Brius hit with over a dozen class action lawsuits

Brius has been hit with 15 class action lawsuits accusing the nursing home conglomerate of systemically understaffing its nursing homes to maximize profits, while delivering substandard care to thousands of elderly residents.

“These lawsuits are an effort on behalf of these vulnerable citizens to ensure that their needs are met,” Attorney Stephen Garcia told the Eureka Times-Standard. Garcia’s law firm and The Arns Law Firm in San Francisco allege that Brius homes across California misled potential residents about their compliance with staffing requirements.

In a statement to the Marin Independent Journal, Jill Basinger, a spokeswoman for Brius owner Shlomo Rechnitz, claimed that Brius homes “not only maintain” minimum staffing requirements, “they even exceed them.”

However, Brius has been cited multiple times in recent years for understaffing, including at the Novato Healthcare Center and San Rafael Healthcare and Wellness Center, which were included in the class action lawsuits. In March, Brius caregivers from both homes, represented by the National Union of Healthcare Workers, joined residents and their loved ones at a public forum to call on Brius to put an end to chronic understaffing.
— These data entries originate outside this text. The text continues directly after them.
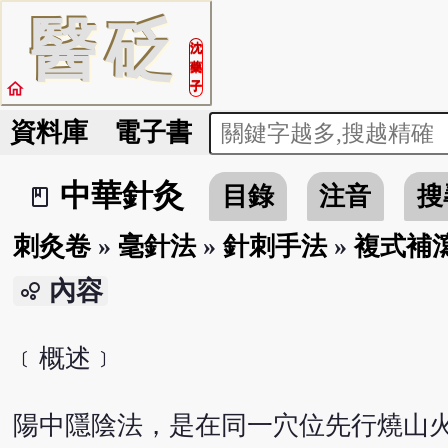
醫
砭
沈
藥
home
子
資料庫
電子書
中華針灸
目錄
注音
搜
book_2
刺灸卷
»
毫針法
»
針刺手法
»
複式補
內容
bubble_chart
﹝概述﹞
陽中隱陰法，是在同一穴位先行燒山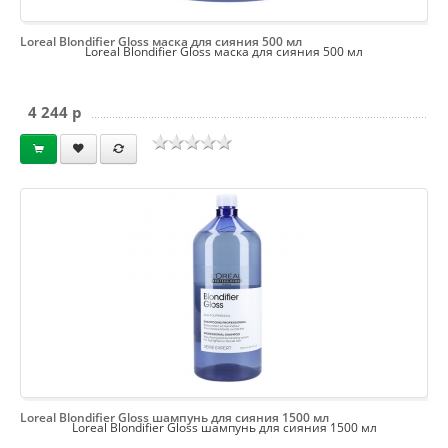
Loreal Blondifier Gloss маска для сияния 500 мл
Loreal Blondifier Gloss маска для сияния 500 мл
4 244 p
Loreal Blondifier Gloss шампунь для сияния 1500 мл
Loreal Blondifier Gloss шампунь для сияния 1500 мл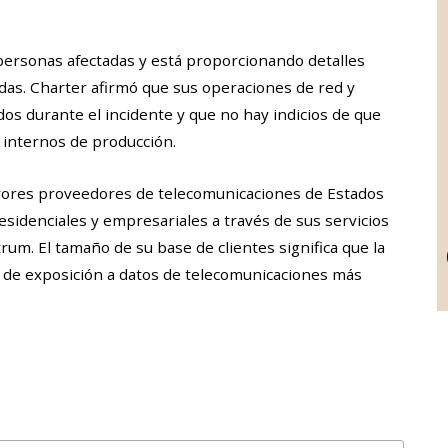
personas afectadas y está proporcionando detalles
adas. Charter afirmó que sus operaciones de red y
idos durante el incidente y que no hay indicios de que
 internos de producción.
ores proveedores de telecomunicaciones de Estados
esidenciales y empresariales a través de sus servicios
trum. El tamaño de su base de clientes significa que la
s de exposición a datos de telecomunicaciones más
Earlier this year, a state investigation found the 181-bed Novato facility “woefully understaffed,” forcing residents to go weeks without a shower and sit in their own excrement for hours waiting for assistance.

Last year, the California Department of Public Health fined Brius’ San Rafael facility $15,000 for violating the state’s minimum staffing laws.

There has been heightened attention to nursing home staffing after recent reports found that major skilled nursing facilities were not providing accurate data to state and federal regulators.

In June, Medicare lowered its star ratings for staffing levels in one in 11 of the nation’s nursing homes because they either had inadequate numbers of registered nurses or failed to provide payroll data that proved they had the required nursing coverage, Kaiser Health News reported.

The lawsuits allege that understaffing at Brius, which is California’s largest nursing home operator, resulted in tragic outcomes for residents.

One lawsuit filed in Alameda County Superior Court alleges that understaffing at Brius’ Alameda Healthcare & Wellness Center contributed to the 2017 death of Cathy Campbell, a 61-year-old Stockton woman.

According to the lawsuit, Campbell, who suffered from hypertension and chronic kidney failure, developed a severe bedsore and urinary tract infection that worsened because the facility lacked sufficient staff to care for her. Her health continued to suffer after she was transferred to a second Brius home in Oakland.

Garcia, who wrote that Campbell’s needs were “flat-out ignored,” blamed the Alameda facility for failing to properly treat her in a statement to the East Bay Times. It “knew that by not elevating her to a higher level of care when the sore reached a Stage III, they were violating the law, but in the interest of profits over patients, they made a conscious choice to wrongfully deny needed medical care.”